Work instructions: State how many lines of the entries hold the string "week", and output nothing but that count.
= = = =
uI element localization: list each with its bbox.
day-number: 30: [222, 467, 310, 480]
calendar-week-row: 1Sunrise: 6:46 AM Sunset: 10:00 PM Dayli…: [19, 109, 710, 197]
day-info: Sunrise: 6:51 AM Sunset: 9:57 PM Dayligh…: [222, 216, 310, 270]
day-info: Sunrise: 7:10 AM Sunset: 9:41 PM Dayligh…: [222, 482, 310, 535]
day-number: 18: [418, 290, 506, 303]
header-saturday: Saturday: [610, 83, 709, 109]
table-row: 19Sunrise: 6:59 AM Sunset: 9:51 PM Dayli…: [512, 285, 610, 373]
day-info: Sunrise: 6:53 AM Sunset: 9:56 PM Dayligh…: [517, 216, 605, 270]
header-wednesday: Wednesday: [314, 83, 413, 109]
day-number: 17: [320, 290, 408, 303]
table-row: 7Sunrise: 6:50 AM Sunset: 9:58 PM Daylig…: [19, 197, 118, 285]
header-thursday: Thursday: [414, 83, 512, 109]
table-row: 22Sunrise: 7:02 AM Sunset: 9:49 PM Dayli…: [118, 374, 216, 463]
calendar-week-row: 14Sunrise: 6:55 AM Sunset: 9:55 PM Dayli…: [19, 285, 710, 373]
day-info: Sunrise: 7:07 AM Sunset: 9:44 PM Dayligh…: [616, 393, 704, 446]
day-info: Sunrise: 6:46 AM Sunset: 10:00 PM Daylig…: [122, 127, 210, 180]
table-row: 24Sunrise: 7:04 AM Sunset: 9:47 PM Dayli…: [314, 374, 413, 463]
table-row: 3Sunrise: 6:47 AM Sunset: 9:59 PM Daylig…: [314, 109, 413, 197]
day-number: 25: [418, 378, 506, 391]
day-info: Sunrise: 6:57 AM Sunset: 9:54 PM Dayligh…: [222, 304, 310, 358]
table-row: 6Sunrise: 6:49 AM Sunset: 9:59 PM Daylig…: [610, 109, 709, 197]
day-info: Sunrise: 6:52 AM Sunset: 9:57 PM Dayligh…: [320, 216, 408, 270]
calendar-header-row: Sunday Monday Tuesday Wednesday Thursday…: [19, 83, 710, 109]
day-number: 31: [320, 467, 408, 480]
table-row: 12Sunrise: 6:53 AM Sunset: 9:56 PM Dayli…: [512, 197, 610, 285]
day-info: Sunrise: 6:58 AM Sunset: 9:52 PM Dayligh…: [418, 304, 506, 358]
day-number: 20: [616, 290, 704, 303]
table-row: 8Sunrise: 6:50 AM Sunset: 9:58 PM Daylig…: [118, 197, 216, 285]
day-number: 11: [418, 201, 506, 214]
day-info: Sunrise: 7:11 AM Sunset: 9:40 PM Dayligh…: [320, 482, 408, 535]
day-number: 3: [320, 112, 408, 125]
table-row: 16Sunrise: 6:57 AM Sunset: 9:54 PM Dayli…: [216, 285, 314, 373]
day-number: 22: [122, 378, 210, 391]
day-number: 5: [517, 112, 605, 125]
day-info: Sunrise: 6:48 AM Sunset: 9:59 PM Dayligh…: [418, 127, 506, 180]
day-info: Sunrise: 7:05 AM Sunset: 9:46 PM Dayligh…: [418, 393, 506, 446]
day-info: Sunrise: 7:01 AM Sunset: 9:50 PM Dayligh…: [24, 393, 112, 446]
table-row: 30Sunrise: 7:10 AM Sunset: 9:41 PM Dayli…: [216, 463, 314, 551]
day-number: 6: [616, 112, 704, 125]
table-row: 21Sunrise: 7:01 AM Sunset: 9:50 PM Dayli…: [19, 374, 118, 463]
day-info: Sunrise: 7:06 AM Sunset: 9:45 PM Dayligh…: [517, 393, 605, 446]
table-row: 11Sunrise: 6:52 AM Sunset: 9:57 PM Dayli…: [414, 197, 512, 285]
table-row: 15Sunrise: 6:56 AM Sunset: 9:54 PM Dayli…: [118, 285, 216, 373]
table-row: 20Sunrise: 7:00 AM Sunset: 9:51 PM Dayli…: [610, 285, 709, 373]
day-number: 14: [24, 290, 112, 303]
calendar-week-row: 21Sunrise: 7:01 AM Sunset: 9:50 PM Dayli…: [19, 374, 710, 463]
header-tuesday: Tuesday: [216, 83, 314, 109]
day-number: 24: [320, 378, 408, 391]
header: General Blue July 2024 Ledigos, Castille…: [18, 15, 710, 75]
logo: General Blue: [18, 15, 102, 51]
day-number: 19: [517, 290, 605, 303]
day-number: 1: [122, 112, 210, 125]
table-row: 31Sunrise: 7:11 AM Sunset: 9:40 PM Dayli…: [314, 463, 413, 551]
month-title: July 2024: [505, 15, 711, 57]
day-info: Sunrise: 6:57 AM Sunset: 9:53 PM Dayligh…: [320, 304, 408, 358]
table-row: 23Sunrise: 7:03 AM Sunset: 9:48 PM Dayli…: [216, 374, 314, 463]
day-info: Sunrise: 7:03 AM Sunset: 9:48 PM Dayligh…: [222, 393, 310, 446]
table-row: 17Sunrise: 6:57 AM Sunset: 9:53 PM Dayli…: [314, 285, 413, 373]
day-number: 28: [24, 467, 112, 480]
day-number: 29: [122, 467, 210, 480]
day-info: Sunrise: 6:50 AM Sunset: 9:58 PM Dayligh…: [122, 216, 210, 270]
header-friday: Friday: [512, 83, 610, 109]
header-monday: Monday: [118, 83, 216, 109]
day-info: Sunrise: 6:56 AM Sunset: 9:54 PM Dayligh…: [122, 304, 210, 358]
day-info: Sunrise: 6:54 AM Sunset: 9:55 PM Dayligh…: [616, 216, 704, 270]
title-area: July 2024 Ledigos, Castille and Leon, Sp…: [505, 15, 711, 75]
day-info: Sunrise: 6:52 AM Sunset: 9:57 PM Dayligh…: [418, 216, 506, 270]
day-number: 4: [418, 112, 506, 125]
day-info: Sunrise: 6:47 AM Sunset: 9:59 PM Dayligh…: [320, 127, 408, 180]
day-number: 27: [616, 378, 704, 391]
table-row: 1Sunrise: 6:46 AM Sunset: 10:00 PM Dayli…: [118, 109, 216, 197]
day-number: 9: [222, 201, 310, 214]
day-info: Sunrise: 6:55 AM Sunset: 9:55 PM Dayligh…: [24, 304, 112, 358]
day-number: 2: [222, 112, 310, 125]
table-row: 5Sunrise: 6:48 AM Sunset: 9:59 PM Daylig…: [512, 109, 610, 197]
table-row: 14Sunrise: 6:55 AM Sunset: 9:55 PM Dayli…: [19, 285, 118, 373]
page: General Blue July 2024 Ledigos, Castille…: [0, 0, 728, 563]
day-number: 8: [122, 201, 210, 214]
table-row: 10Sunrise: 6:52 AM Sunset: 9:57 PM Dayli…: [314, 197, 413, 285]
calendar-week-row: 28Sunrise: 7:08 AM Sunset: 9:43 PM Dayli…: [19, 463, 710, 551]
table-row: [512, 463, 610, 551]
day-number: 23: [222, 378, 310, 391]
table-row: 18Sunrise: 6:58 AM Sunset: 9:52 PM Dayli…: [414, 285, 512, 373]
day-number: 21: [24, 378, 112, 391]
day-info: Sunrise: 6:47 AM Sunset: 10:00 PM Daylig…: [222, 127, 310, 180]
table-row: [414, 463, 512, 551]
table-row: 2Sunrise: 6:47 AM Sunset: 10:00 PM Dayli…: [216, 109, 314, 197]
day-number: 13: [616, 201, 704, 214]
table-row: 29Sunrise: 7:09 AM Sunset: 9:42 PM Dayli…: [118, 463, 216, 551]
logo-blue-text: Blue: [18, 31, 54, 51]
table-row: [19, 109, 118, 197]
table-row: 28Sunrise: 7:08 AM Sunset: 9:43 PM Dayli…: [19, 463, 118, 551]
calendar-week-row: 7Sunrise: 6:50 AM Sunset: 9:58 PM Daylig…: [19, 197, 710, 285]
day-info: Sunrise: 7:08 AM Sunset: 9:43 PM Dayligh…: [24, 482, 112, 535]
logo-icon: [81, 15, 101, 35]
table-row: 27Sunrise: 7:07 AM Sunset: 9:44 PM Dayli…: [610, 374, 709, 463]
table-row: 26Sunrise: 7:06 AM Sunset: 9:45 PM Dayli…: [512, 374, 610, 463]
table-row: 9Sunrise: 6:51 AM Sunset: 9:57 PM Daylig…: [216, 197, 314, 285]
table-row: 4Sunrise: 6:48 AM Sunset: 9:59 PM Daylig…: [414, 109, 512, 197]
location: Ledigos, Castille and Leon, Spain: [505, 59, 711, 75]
= = = =
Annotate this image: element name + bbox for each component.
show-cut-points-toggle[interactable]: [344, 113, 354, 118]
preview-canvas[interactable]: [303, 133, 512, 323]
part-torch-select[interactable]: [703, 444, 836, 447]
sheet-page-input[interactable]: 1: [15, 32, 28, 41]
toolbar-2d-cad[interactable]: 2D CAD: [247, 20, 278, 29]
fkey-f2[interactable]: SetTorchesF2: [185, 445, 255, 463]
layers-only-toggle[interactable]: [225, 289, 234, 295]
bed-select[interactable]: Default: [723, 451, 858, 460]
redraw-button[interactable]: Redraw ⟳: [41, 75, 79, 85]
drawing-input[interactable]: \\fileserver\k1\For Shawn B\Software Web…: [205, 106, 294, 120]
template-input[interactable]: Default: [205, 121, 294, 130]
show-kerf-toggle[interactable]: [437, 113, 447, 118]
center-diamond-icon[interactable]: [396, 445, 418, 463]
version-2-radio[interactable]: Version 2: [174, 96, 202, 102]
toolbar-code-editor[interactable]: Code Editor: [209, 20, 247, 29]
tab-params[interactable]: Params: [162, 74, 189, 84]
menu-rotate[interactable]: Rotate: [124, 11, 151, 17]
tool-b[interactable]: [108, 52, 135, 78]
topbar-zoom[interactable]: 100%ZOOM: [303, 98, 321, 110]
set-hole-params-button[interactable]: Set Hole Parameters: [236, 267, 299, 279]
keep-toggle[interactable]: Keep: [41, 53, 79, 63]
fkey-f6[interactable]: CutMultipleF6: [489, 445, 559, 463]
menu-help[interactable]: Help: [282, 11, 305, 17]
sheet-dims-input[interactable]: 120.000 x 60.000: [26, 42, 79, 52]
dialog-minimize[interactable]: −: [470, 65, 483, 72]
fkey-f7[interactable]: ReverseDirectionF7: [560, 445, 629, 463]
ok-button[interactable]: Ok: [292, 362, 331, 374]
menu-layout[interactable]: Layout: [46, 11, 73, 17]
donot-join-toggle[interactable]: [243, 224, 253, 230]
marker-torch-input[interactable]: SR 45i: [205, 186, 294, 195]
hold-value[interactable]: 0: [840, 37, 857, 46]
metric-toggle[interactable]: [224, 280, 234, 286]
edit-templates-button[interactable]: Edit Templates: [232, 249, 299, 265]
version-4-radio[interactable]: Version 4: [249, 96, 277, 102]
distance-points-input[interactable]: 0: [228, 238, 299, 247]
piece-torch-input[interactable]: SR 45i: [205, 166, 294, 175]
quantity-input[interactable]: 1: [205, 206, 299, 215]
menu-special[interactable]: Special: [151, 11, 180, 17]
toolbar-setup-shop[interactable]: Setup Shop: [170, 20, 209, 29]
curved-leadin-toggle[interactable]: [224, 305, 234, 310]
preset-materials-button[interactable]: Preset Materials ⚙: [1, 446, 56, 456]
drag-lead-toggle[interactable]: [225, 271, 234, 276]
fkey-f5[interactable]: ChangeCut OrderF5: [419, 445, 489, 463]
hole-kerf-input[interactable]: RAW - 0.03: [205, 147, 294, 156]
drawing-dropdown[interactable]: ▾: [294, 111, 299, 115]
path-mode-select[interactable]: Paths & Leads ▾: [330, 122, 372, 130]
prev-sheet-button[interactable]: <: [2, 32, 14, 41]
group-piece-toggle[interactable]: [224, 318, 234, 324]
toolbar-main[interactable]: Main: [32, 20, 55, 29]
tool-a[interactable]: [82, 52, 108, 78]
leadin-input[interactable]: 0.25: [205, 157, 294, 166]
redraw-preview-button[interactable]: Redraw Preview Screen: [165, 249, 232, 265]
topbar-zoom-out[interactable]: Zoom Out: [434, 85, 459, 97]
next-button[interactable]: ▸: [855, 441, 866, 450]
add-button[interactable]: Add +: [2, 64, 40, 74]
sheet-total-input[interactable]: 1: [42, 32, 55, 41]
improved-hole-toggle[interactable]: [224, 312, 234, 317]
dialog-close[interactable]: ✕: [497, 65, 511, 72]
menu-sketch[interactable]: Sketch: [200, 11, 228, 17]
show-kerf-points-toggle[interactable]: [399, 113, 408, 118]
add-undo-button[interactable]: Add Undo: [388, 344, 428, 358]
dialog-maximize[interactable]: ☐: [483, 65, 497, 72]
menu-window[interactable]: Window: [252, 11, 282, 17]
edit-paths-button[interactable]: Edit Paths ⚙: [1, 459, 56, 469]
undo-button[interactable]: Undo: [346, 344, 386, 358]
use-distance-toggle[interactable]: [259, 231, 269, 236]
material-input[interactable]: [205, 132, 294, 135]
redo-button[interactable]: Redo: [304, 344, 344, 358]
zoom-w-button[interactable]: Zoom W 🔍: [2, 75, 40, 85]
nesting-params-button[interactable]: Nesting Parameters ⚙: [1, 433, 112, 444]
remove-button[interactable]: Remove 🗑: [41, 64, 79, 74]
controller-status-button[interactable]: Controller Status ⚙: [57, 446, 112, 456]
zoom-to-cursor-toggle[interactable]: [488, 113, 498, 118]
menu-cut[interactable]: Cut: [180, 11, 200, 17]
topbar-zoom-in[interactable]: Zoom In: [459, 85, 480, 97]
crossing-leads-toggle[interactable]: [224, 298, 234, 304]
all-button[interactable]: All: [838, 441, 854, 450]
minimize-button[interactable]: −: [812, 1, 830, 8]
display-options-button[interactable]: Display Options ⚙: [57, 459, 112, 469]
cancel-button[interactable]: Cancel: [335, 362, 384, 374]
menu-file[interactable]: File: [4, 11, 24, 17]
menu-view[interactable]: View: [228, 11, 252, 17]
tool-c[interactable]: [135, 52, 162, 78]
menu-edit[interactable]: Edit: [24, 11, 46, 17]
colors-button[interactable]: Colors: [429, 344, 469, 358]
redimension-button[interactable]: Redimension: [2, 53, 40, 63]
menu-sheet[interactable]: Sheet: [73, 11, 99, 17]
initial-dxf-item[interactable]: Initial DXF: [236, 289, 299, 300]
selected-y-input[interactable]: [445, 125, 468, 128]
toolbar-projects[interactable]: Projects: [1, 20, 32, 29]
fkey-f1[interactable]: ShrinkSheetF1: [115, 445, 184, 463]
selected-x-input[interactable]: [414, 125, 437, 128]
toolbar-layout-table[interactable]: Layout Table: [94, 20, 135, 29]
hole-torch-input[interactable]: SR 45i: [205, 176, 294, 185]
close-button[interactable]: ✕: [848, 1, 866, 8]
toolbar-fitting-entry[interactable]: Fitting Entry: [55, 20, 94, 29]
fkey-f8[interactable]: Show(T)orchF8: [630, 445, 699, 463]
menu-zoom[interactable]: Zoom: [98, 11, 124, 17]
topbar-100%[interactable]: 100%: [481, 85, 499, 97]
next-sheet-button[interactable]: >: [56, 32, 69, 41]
= = = =
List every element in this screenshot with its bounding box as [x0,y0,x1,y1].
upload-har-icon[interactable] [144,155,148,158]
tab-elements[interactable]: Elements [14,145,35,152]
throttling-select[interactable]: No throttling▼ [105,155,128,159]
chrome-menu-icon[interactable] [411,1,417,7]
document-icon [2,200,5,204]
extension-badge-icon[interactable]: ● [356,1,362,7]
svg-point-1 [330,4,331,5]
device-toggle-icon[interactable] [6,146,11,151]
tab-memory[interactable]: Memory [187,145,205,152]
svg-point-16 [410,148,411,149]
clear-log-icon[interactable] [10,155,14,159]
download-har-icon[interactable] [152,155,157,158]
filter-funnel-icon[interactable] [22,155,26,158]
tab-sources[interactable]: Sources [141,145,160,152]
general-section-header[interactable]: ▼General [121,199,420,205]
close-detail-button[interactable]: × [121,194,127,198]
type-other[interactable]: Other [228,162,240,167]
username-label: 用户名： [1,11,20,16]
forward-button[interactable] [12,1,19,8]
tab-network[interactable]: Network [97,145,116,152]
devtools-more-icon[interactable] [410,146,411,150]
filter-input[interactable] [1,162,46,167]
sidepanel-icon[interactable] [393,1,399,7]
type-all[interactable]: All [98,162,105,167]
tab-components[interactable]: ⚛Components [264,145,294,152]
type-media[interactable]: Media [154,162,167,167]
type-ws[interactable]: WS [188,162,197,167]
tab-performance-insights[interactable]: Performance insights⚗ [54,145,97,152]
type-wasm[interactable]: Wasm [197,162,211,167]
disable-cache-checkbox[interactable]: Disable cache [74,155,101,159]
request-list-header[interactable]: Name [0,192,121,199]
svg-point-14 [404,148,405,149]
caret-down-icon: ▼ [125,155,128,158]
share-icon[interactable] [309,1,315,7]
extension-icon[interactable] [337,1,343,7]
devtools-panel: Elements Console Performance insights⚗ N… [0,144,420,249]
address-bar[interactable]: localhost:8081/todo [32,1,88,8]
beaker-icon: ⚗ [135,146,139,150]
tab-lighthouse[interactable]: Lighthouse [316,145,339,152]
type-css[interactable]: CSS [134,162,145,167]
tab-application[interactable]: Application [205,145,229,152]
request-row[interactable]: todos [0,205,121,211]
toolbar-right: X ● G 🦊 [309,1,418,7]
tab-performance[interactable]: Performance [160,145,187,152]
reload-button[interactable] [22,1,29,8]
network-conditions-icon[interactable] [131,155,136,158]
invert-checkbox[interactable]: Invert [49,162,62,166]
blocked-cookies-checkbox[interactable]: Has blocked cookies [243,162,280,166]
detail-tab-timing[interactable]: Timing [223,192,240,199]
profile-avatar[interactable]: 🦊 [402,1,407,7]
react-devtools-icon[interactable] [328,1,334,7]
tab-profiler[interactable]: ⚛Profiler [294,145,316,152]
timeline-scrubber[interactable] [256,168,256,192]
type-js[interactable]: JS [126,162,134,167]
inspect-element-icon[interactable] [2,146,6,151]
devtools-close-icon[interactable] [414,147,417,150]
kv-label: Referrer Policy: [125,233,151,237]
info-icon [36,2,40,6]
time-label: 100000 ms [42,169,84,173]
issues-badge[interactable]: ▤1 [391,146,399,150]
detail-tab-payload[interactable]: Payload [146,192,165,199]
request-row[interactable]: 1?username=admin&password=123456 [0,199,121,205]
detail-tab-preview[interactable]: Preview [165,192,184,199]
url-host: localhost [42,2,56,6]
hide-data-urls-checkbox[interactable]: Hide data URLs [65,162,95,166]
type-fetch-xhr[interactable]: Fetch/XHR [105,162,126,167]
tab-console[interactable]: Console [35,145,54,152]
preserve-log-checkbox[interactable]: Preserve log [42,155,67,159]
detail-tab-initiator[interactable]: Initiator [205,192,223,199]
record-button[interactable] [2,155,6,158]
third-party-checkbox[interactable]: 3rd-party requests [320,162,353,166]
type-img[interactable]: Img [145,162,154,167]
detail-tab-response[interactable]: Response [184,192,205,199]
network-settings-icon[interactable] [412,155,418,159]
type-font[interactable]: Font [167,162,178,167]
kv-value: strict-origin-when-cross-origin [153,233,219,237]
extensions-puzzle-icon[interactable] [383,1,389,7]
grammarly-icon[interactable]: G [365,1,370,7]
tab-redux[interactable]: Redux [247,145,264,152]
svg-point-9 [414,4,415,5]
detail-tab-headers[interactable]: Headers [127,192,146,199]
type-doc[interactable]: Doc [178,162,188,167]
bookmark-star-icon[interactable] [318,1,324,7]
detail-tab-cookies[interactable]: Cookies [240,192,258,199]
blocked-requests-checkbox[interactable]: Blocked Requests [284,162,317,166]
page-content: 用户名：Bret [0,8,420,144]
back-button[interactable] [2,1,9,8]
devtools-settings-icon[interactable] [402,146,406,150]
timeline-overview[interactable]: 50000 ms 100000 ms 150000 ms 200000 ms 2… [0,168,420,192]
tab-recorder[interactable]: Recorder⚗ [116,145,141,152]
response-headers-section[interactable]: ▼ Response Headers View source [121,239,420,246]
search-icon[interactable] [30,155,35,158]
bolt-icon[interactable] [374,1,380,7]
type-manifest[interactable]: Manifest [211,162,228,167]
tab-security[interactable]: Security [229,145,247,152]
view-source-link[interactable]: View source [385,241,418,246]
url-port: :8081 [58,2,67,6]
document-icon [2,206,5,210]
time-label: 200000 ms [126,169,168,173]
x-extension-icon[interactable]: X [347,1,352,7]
= = = =
Result of this exercise: 5